Stat550: Lab 3: PHASE and MORGAN/ibd_haplo

This week's lab will cover two programs.
Note that some write-up is requested for each program.

If using the Biostat linux computers:
Remember that if you did not discover how to put the source ~statgen/.statgen.cshrc
into your own .cshrc (or equiv.) file, you will need to give this command each time you log on, to access the statgen programs.

A: PHASE Assignment

The program PHASE is due to Matthew Stephens, and produces estimates of haplotypes of individuals given their genotypes at mutiple loci. It uses a model for similarities among haplotypes in a population, and samples phasings of the genotypic data under this model.
PHASE is installed on the Biostat computers.

Alternatively, you may wish to try the more modern fastPHASE, which is available through Mathew Stephens page at Chicago.

Here are the full instructions for the PHASE software, if you need them, or are interested in understanding the input format etc. (The PHASE instructions are still here as of April 25, 2012.)

Here are the data on 6 individuals at 5 SNP loci that you applied Clark's algorithm to in Homework 6. Each row is one individual.
10, 10, 10, 10, 10
00, 00, 00, 11, 10
00, 00, 00, 10, 00
10, 10, 10, 11, 00
11, 11, 11, 11, 00
00, 00, 00, 10, 11

Use the PHASE program to estimate the haplotype frequencies and haplotypes for each individual.
The data set in the file phase.inp. is the same data as above, but in Matthew Stephens' format!

To run PHASE:

  • 1. Go to the small PHASE example input data file phase.inp. Copy this PHASE example file phase.inp, into your b550 working directory on hercules -- or to wherever you want to run PHASE.
  • 2. run PHASE by typing, for example :
    % PHASE phase.inp phase.out
    The program prints some information to the screen and also produces several output files with names starting phase.out_... .
  • 3. examine the output in the file phase.out_pairs (which lists the most probable haplotype pairs for each individual, along with their estimated probabilities), and the file phase.out_freqs which gives estimates of the population frequencies of each haplotype.

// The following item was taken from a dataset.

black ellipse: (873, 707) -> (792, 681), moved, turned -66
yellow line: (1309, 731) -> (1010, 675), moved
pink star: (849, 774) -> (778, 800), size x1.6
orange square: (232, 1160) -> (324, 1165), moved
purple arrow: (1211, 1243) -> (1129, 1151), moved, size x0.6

    Write a couple of brief paragraphs explaining the output, and comparing your estimates with the estimates you got from Clark's algorithm in your Homework 6.

    B: MORGAN/ibd_haplo assignment

    ibd_haplo is a relatively new MORGAN program, so it is not yet included in the online turotial, and is not yet very well documented. However, what it does is to use an HMM model to detect segments of ibd among sets of chromosomes. The program is primarily designed to look at the 15 states of ibd among the four chromosomes of two individuals. However, it can also be run on a pair of chromosomes: for example, the two chromosomes of an individual. The model is then essentially equivalent to that of the Leutenegger et al. (2003) paper discussed in class.

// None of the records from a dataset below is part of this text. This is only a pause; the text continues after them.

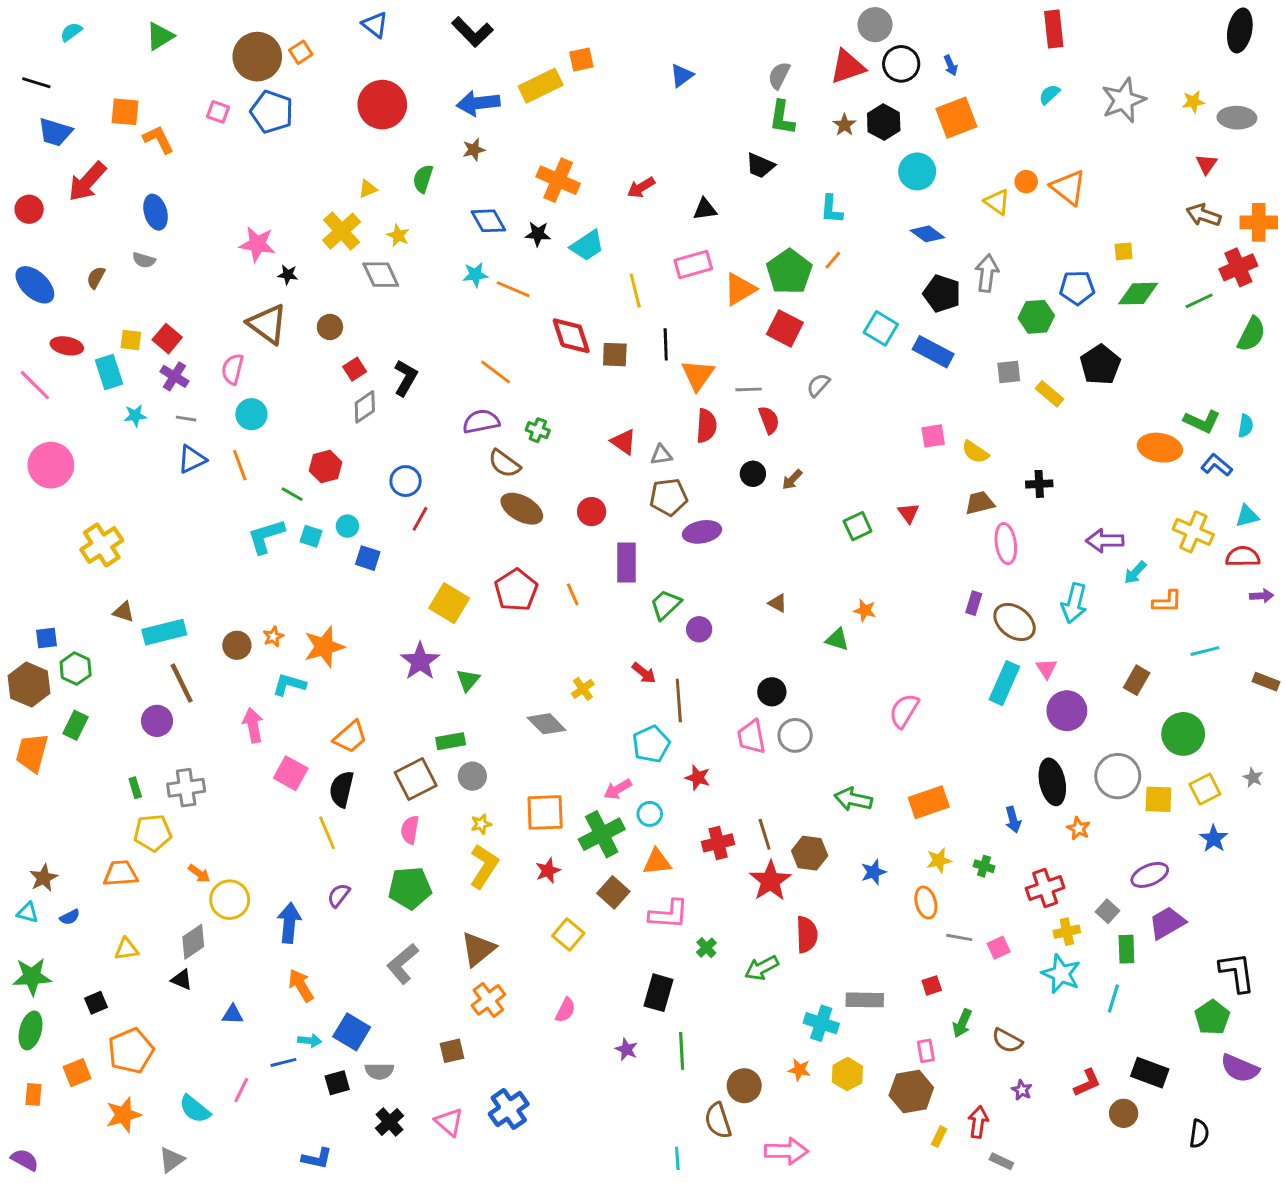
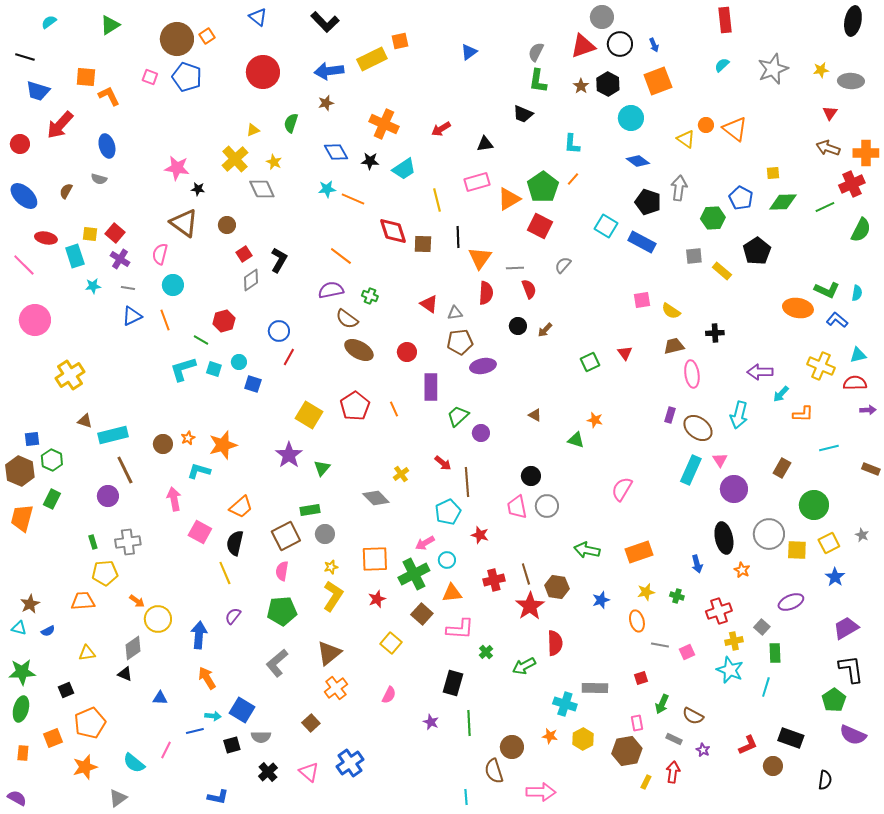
blue pentagon: (1077, 288) -> (741, 198), turned 30
purple trapezoid: (1167, 923) -> (846, 628), moved
brown square: (452, 1051) -> (311, 723), turned -30
gray rectangle: (1001, 1161) -> (674, 739), moved

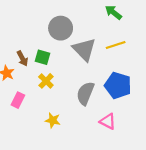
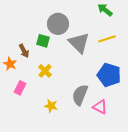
green square: (43, 57) -> (43, 41), moved
gray semicircle: (85, 93) -> (80, 95), moved

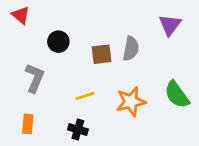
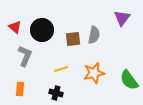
red triangle: (21, 15) -> (15, 27), moved
black circle: (58, 42) -> (42, 30), size x1.5
green semicircle: (177, 95) -> (129, 80), moved

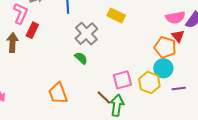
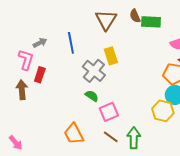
yellow rectangle: (116, 15) -> (111, 56), moved, turned 54
pink square: (122, 80) -> (109, 112), moved
brown line: (104, 97) -> (111, 137), moved

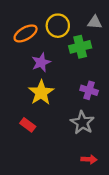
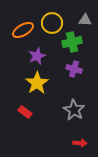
purple cross: (89, 90) -> (74, 69), moved

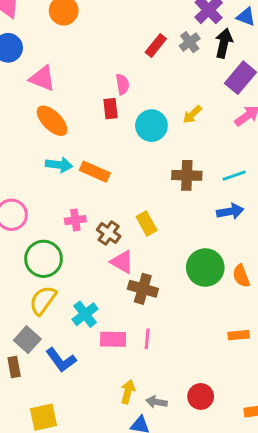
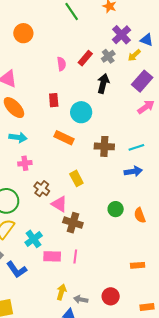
black arrow: (224, 43) -> (103, 83), moved
pink semicircle: (123, 84) -> (61, 64), moved
yellow arrow: (192, 114) -> (134, 55), moved
orange rectangle: (95, 172) -> (64, 138), moved
pink cross: (75, 220) -> (25, 163), moved
brown cross: (109, 233) -> (42, 189), moved
green circle: (205, 268) -> (116, 209), size x0.6
orange rectangle: (239, 335) -> (138, 265), moved

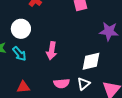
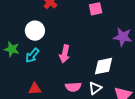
cyan arrow: (19, 54) -> (32, 55), turned 77

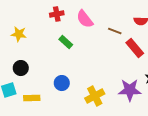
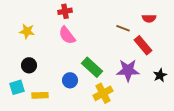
pink semicircle: (85, 19) -> (67, 35), moved
green rectangle: (66, 42) -> (92, 67), moved, size x1.5
purple star: (130, 90) -> (128, 70), moved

    The data file ibd_test1.markers gives marker genotypes at 2000 very closely linked SNPS for 8 individuuls. The parameter file ibd_haplo.par specifies the input data file and gives a number of other parameters it will use in running ibd_haplo. Download these two files to wherever you are running MORGAN prgrams. Check your system knows where to find the program by saying
    % which ibd_haplo

    You may now run ibd_haplo by saying
    % ibd_haplo haplo_pair.par > haplo_pair.out

    You will have some descriptive but not very useful output in the file haplo_pair.out. The useful output is in the file qibd_lab3.out (This file name was specified in the parameter file). This file contains about 16000 lines, one for each if the 2000 markers for each of the 8 individuals. Each line, apart from the header lines, consists of 4 numbers:
    Marker number, Marker position (in Mbp), ibd-probability, non-ibd probability

    Find some segments of inferred ibd between the two chromosomes of any of these 8 individuals -- that is, high probabilties in the third column of the output. You should be able to find at least 3 segments in total. Wrte a brief paragraph, specifying the individual, and the marker numbers/positions of these segments.
    Hint: I did it quite crudely, by searching for the pattern of three spaces followed by 0.9, and then I also tried three spaces followed by 0.8 to find other less certain segments.
    ibd_haplo is still not so user friendly; it is a work in progress.